Sunak’s tax cut agenda highlights post-Brexit vote weakness

4 min. 23.05.2022
Many UK companies sit on significant cash piles after pausing dividends and capital investment plans at height of pandemic
UK Chancellor of the Exchequer Rishi Sunak
UK Chancellor of the Exchequer Rishi Sunak
Photo credit: AFP

UK Chancellor of the Exchequer Rishi Sunak’s plea for businesses to boost investment highlights a key weakness in the UK economy that company executives have long complained about.

Britain has fallen behind other advanced economies in the Group of Seven when it comes to the amount businesses are investing in everything from research and development to improving technology and equipment. 

The gap has widened since the vote to leave the European Union and is one of the issues holding back the long-term growth potential of the UK economy. Sunak this week vowed to cut taxes to spur investment. While that won’t do much to address the cost-of-living crisis hitting consumers, it’s an idea embraced by business executives.

“He has a very good point,” John Browne, the former chief executive officer of the oil major BP, said in an interview. “We need to invest more in innovation and more in R&D. Industry is not spending enough. The balance is too much government spending.”
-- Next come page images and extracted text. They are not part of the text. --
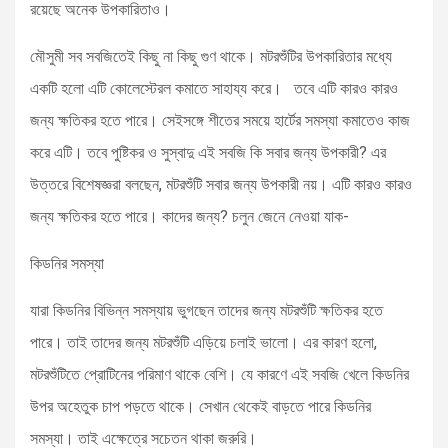
রয়েছে অনেক উপকারিতাও।
মৌসুমী সব সবজিতেই কিছু না কিছু গুণ থাকে। মটরশুঁটির উপকারিতার মধ্যে
একটি হলো এটি কোলেস্টেরল কমাতে সাহায্য করে। তবে এটি কারও কারও
জন্য ক্ষতিকর হতে পারে। সেইসঙ্গে শীতের সময়ে হার্টের সমস্যা কমাতেও কাজ
করে এটি। তবে পুষ্টিকর ও সুস্বাদু এই সবজি কি সবার জন্য উপকারী? এর
উত্তরে বিশেষজ্ঞরা বলছেন, মটরশুঁটি সবার জন্য উপকারী নয়। এটি কারও কারও
জন্য ক্ষতিকর হতে পারে। কাদের জন্য? চলুন জেনে নেওয়া যাক-
কিডনির সমস্যা
যারা কিডনির বিভিন্ন সমস্যায় ভুগছেন তাদের জন্য মটরশুঁটি ক্ষতিকর হতে
পারে। তাই তাদের জন্য মটরশুঁটি এড়িয়ে চলাই ভালো। এর কারণ হলো,
মটরশুঁটিতে প্রোটিনের পরিমাণ থাকে বেশি। যে কারণে এই সবজি খেলে কিডনির
উপর অহেতুক চাপ পড়তে থাকে। সেখান থেকেই বাড়তে পারে কিডনির
সমস্যা। তাই এক্ষেত্রে সচেতন থাকা জরুরি।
Business investment is crucial because it increases productivity, which also is lagging in the UK. Boosting it would help Prime Minister Boris Johnson deliver on a pledge to lift living standards in poorer parts of the country under his “levelling up” agenda.

The debate comes at a critical juncture both for the government and executives. Many UK companies are sitting on significant cash piles after pausing dividends and capital investment plans at the height of the pandemic. 

Many management teams are now choosing to return much of this surplus cash to shareholders, rewarding their patience after a tough two years of intermittent lockdowns amid a global supply chain crisis and surging inflation.

Buybacks vs investment

Businesses including Burberry and Compass and most of the large banks have announced significant share buybacks in recent weeks. Oil company BP's decision to boost its share repurchase program means that FTSE 100 companies are now collectively planning an all-time high of £37 billion (€44 billion) of share buybacks this year, according to AJ Bell.

It’s not just the big banks and oil companies returning cash either, according to Adrian Gosden, investment director at GAM. 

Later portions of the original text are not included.